| WORK TASK |
Your answer must be every line of the data that contains "characters".

| EXERCISE INPUTS |
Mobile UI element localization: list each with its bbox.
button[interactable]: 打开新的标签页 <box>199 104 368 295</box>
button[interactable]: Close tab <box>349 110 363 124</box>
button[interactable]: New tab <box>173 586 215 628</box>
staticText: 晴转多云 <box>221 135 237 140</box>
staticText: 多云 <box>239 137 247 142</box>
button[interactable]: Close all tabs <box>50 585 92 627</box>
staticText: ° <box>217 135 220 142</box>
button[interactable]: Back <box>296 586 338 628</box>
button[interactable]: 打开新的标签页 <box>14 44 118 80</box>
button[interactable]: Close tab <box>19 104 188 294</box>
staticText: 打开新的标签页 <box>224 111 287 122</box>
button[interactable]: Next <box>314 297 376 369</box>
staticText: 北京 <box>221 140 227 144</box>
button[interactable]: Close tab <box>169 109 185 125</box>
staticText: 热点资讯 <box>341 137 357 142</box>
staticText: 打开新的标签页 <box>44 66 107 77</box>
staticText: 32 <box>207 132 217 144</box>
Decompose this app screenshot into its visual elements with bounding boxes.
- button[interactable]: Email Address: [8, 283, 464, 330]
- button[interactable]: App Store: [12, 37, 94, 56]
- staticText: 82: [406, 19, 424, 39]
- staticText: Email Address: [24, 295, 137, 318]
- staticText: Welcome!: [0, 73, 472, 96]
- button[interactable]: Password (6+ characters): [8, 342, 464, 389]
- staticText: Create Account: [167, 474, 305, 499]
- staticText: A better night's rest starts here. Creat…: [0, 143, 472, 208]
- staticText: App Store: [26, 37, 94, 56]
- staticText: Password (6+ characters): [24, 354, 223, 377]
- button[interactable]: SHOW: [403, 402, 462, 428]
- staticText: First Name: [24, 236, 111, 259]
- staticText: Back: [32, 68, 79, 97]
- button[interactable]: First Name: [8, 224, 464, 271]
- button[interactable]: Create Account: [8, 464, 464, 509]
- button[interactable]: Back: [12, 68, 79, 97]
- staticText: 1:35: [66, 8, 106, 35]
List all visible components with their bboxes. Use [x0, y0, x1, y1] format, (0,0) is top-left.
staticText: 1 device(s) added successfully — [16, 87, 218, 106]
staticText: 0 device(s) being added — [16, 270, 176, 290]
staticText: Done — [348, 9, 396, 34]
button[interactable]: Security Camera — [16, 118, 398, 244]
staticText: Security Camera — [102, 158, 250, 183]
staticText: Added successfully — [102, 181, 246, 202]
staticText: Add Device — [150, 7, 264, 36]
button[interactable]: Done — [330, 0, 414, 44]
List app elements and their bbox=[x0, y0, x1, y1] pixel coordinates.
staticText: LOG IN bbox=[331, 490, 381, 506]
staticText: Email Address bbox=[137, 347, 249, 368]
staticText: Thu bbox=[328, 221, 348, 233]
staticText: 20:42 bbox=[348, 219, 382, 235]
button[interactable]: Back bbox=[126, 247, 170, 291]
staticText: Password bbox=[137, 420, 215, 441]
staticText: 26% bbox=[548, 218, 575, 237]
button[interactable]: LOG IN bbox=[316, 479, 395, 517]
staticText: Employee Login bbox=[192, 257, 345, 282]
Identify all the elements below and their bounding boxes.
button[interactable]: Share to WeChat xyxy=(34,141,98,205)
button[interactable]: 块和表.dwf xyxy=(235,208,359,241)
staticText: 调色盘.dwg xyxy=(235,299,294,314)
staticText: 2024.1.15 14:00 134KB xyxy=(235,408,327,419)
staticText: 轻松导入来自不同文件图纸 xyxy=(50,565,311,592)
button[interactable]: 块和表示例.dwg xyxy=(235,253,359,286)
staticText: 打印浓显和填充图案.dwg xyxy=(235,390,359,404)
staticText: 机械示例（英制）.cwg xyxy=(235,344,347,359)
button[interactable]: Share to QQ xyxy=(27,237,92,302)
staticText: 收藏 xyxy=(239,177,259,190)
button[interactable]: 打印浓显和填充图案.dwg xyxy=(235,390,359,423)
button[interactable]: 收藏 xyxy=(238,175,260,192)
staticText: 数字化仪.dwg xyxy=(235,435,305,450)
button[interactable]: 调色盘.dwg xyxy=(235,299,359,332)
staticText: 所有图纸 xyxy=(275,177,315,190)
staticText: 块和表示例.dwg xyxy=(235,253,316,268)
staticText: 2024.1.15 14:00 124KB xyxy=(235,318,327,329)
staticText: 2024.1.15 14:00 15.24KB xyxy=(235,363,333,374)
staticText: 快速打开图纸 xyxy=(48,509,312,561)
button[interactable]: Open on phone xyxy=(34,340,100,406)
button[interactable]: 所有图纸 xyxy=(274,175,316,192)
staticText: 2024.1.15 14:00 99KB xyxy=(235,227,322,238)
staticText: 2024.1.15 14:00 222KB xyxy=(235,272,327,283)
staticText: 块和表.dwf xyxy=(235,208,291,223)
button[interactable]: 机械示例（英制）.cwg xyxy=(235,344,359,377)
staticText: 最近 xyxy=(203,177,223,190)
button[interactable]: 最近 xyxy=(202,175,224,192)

| RESPONSE AREA |
- button[interactable]: Password (6+ characters): [8, 342, 464, 389]
- staticText: Password (6+ characters): [24, 354, 223, 377]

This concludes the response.